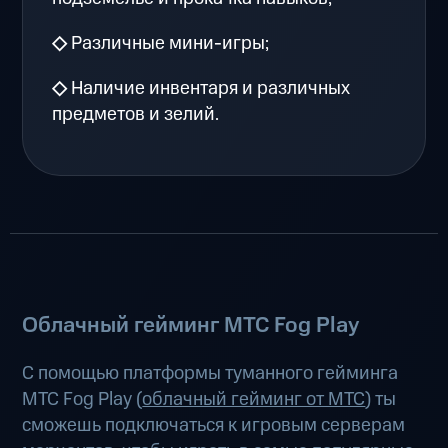
◇
Различные мини-игры;
◇
Наличие инвентаря и различных
предметов и зелий.
Облачный гейминг МТС Fog Play
С помощью платформы туманного гейминга
МТС Fog Play (
облачный гейминг от МТС
) ты
сможешь подключаться к игровым серверам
**********
EXERCISE OBJECTIVE:
When you write out the material, keep every line exact and leave out each picture.

ANSWER SECTION:
◇
Различные мини-игры;
◇
Наличие инвентаря и различных
предметов и зелий.
Облачный гейминг МТС Fog Play
С помощью платформы туманного гейминга
МТС Fog Play (
облачный гейминг от МТС
) ты
сможешь подключаться к игровым серверам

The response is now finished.